Distribution, the metric commonly used for tracking product availability, is usually measured in numeric and weighted terms. It may be weighted in either volume or value.
Numeric Distribution is the percentage of stores handling product.
Weighted Distribution is the percentage of stores handling product weighted by product category store sales. If the weight is in value terms, which usually is the norm, then weighted distribution is the same as the value share of category sales by handlers.
In the context that a product handler may run out of stocks, what is required is the clear distinction between in-stock distribution, out-of-stock (OOS) distribution and loss of distribution.
Consider Exhibit 28.13, which depicts a brand’s incidence of purchase and stocks over four time periods. The brand was in-stock in January and February, and it was out-of-stock (OOS) in March. The brand lost distribution in April because there are no sales, no purchases and no stocks — it did not exist in the store at any time during the month.

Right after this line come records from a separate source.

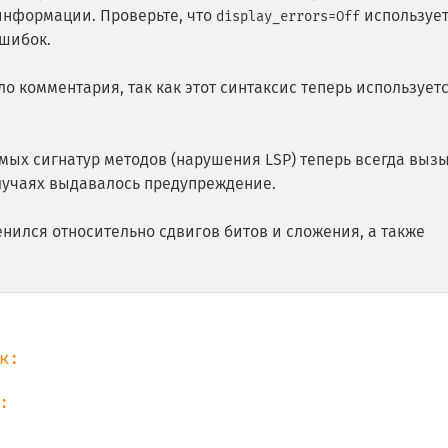
 информации. Проверьте, что
используе
display_errors=Off
ошибок.
о комментария, так как этот синтаксис теперь использует
ых сигнатур методов (нарушения LSP) теперь всегда выз
лучаях выдавалось предупреждение.
нился относительно сдвигов битов и сложения, а также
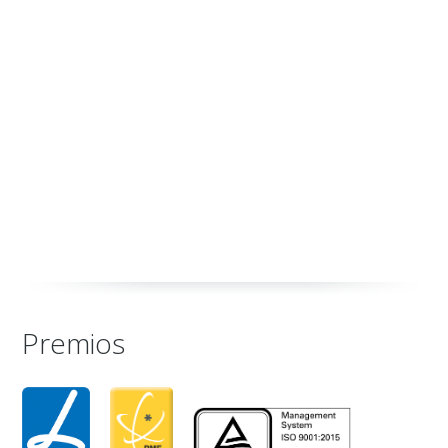
Premios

Now suppose there was some closing stock in March, and as before, no purchases in April and no stocks by end of April. In this case (Exhibit 28.13b), the status in March changes from OOS distribution to in-stock distribution.
Is this store still considered a non-distributor in April?
No, because the stocks at the end of March are opening stocks for April. These stocks would have sold during the month. So, in this scenario, the store is a handler that is experiencing stockouts for the product.